The crying woman was led away from the dining room. Torin reached across the table, picked up the silver dome, and covered the mirror. “Bring

our most honored guest her entrée.”

“That won’t be necessary,” said Levana. “I have quite lost my appetite.” “Your Majesty—” said Torin.

“I will retire to my quarters,” said the queen. She was still battling Kai across the table, her eyes cold and calculating, and he unable to look away. “I have learned something valuable about you tonight, young prince. I hope you have learned something about me, as well.”

“That you prefer to rule through fear rather than justice? So sorry, Your Majesty, I’m afraid I already knew that about you.”

“No, indeed. I hope you noticed that I am capable of choosing my battles.” Her lips curved, her beauty returning full force. “If that’s what it takes to win the war.”

She departed from the room like a feather, as if nothing at all had happened, her entourage falling into step behind her. Only when the guards’ clopping feet had drifted down the halls did Kai slump into the nearest seat, head hanging over his knees. His stomach was heaving. Every nerve shook.

He heard a chair being set upright and Torin settle beside him with a heavy sigh. “We should find out who was really at fault for the mirror. If it was someone on the staff, they should be suspended for so long as the queen is staying at the palace.”

Kai lifted his head far enough to peer over the table’s edge, seeing the towering silver dome in front of the queen’s abandoned chair. Inhaling a breath, he reached forward and uncovered the mirror, then grasped its slender handle. It was smooth as glass but sparkled like diamonds when he twisted it in the dim lighting. He had only seen material like that once before. On a spaceship.

Holding the mirror’s face toward Torin, he shook his head, disgusted. “Mystery solved,” he said, turning the mirror around so that his adviser could see the strange Lunar rune carved into the back of the frame.

Torin’s eyes widened. “She was testing you.”

Kai let the mirror tip back onto the table. He rubbed his brow with outstretched fingers, still shaking.

“Your Highness.” A messenger clicked his heels from the doorway. “I have an urgent message from the Secretary of Public Health and Safety.”

Kai tilted his head, squinting at the messenger through his bangs. “Couldn’t she send a comm?” he said, checking his belt with his free hand before remembering that Levana had requested no portscreens at their dinner. He grunted and sat up. “What’s the message?”

The messenger stepped into the dining room, his eyes bright. “There’s been a disturbance at the District 29 quarantine. An unidentified person

attacked two med-droids, disabling one of them, and then escaped.” Kai frowned, straightening. “A patient?”

“We’re unsure. The only android that would have recorded a good visual was the one that was disabled. Another android caught glimpses of the act from afar, but only of the perpetrator’s back. We’ve been unable to get an accurate ID. The perpetrator didn’t seem ill, though.”

“Everyone at the quarantines is ill.” The messenger hesitated.
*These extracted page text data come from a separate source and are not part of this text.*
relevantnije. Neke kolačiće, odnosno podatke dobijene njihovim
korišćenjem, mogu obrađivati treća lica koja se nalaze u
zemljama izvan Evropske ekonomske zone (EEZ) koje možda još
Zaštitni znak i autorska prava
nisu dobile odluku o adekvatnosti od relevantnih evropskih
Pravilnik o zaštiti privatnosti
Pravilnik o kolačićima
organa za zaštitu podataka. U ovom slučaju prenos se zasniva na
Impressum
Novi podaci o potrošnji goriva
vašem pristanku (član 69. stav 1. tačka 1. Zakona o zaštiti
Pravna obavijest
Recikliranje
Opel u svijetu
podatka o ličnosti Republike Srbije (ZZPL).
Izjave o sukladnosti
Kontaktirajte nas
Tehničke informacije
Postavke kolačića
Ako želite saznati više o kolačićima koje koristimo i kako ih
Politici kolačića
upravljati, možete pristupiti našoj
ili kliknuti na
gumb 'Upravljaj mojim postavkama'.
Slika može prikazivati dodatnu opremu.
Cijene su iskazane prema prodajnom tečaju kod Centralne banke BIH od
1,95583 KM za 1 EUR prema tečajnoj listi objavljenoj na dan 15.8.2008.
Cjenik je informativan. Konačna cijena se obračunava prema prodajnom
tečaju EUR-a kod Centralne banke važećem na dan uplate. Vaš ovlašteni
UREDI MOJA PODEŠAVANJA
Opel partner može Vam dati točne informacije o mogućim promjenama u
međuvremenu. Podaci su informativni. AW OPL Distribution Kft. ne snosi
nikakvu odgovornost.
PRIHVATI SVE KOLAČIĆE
Kai gripped the arms of the chair. “We have to find him. If he has the disease—”

“It appeared to be a female, Your Highness. And there’s more. The footage we have shows her speaking to another patient, moments after she attacked the first med-droid. A young boy by the name of Chang Sunto. He was admitted to the quarantine yesterday with stage two letumosis.”

“And?”

The servant cleared his throat. “The boy seems to be recovering.” “From what? The attack?”

“No, Your Highness. Recovering from the disease.”